WHAT IS BEING ASKED - The listing below should be reproduced exactly, with the pictures omitted.

DATA PROVIDED -
————
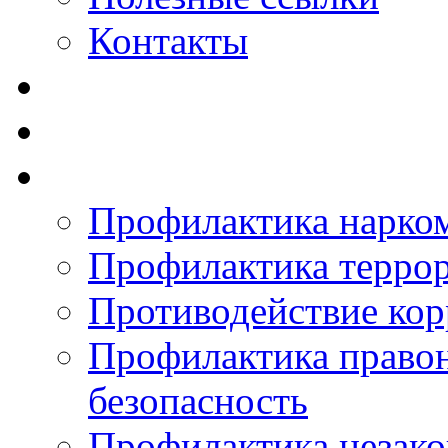
Контакты
Профилактика нарко
Профилактика терро
Противодействие ко
Профилактика право
безопасность
Профилактика незак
————
FINISHED TASK -
Контакты
Профилактика нарко
Профилактика терро
Противодействие ко
Профилактика право
безопасность
Профилактика незак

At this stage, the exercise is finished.